3限 「ジャンル批評」「読者反応批評」「文体論的批評」

今回の3限は秋尾さんの担当で、『批評理論入門』から「ジャンル批評」、「読者反応批評」、「文体論的批評」の3つのテーマについて学びました。

「ジャンル批評」

ジャンル批評とは、その名の通りジャンルに関わる諸問題を扱う批評です。ジャンルには、形式上のカテゴリーに基づくものと、テーマや背景など内容上のカテゴリーに基づくものとがあり、このことから文学作品が既存の作品群と関係を持つことがわかります。

本文では『フランケンシュタイン』に関する4つのジャンルについて紹介されていました。

①ロマン主義文学

ロマン主義とは、啓蒙主義への反動として現れたもので、自我や個人の経験、無限なるものや超自然的なものを重視するものです。初期ロマン主義では、恐怖、情念、崇高さなどが作品に取り込まれました。後期ロマン主義では、旅、幼年時代の回想、報われない愛、追放された主人公などがテーマとして取り上げられました。

『フランケンシュタイン』は、恐怖や無限なるもの、超自然的なものをテーマとしているという、ロマン主義文学的な側面を持ちます。また、作中に登場する『若きウェルテルの悩み』もロマン主義文学であることから、ロマン主義の思想の影響が濃く反映されていると言えます。

②ゴシック小説

ゴシック小説は、18世紀後半から19世紀初頭を中心に流行した、ロマン主義文学の一種です。中世の異国的な城や館を舞台として、超自然的な現象や陰惨な出来事が展開する恐怖小説です。
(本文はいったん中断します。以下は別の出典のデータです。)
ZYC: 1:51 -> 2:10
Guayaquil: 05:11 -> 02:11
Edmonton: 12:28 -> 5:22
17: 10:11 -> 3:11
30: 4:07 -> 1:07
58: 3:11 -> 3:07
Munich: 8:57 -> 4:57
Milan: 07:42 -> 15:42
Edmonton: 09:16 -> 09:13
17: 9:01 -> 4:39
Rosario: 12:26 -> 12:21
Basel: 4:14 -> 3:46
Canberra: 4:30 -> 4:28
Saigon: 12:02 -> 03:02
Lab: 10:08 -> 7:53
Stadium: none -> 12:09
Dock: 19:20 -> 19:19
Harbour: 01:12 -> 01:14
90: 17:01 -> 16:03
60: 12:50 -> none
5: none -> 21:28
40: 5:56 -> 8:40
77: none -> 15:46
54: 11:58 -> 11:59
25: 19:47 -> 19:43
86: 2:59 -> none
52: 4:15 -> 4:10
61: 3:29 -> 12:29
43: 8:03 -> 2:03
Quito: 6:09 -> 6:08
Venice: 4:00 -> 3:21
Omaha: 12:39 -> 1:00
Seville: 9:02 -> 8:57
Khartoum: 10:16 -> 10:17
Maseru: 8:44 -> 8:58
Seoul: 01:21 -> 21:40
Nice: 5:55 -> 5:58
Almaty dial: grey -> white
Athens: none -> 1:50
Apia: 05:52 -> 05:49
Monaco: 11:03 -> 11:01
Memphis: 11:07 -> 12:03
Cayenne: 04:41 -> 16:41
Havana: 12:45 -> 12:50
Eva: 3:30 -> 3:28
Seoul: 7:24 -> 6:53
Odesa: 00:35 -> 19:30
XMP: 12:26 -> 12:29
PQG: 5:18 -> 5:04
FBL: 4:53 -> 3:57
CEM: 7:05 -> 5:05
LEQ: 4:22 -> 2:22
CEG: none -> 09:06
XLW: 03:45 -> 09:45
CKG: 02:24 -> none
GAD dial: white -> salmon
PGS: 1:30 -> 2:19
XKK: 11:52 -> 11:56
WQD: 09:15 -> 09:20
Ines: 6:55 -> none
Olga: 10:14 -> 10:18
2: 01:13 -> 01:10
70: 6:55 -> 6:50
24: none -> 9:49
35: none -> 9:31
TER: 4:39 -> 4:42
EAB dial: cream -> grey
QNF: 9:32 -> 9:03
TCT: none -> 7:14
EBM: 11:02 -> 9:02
『フランケンシュタイン』は、恐怖を主題とし、不気味な描写や陰惨な出来事などを有しているため、ゴシック小説的な要素を持つと言えます。しかし、リアリスティックな描写や自然の神秘に乱入することなど、伝統的なゴシック小説とは相反する要素も持っています。

③リアリズム小説

リアリズムとは、人生を客観的に描写し、物事をあるがままの真の姿で捉えようとする考え方で、ロマン主義とは対極に位置するものです。小説では具体的に、非現実的な描写や美化を避け、人生における日常的・即物的側面を写実的に描くという方法がとられます。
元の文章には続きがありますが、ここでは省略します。